● **Assigned task**:
Set down the material exactly as given, please, from its first line through the line that includes "The width and height of the screenshot is (1068, 720).".

*** Opening Input for this task ***

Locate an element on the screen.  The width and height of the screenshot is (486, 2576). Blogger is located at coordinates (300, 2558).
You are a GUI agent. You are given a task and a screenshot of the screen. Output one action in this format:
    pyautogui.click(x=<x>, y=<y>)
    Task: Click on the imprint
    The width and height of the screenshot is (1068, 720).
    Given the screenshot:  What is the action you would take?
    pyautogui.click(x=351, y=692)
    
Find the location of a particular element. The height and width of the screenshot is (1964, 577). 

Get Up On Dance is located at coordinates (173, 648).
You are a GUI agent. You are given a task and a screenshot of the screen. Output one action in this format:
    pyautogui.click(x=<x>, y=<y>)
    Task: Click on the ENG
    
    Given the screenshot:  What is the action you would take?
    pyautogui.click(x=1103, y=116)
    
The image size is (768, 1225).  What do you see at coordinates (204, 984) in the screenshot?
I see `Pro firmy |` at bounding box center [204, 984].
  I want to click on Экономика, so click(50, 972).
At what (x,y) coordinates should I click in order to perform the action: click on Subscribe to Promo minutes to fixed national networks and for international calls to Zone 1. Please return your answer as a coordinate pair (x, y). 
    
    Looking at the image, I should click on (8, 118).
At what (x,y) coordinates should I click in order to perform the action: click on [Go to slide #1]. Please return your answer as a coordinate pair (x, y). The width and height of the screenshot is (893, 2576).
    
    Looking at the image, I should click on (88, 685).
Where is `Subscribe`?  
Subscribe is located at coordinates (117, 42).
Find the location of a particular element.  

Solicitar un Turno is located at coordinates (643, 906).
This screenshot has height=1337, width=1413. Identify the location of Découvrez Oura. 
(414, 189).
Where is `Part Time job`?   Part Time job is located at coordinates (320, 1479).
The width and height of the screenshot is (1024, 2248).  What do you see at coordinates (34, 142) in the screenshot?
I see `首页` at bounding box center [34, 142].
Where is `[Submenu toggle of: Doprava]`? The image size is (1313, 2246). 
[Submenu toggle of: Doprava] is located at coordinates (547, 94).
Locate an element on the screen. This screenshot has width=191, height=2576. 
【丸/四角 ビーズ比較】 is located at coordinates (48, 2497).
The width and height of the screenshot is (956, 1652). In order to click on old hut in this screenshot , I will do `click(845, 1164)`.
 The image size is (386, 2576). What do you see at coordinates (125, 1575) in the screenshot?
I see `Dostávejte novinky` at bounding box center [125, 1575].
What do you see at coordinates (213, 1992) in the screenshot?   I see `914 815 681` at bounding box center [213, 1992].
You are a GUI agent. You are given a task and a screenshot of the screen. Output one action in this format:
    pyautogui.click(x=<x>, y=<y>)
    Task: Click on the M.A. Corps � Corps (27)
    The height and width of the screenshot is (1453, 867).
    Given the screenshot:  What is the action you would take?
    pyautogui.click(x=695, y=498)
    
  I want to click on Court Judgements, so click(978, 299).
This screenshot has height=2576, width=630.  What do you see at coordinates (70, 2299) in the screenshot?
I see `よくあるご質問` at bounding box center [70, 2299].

*** Closing Input for this task ***

● **Output of the task**:
Locate an element on the screen.  The width and height of the screenshot is (486, 2576). Blogger is located at coordinates (300, 2558).
You are a GUI agent. You are given a task and a screenshot of the screen. Output one action in this format:
    pyautogui.click(x=<x>, y=<y>)
    Task: Click on the imprint
    The width and height of the screenshot is (1068, 720).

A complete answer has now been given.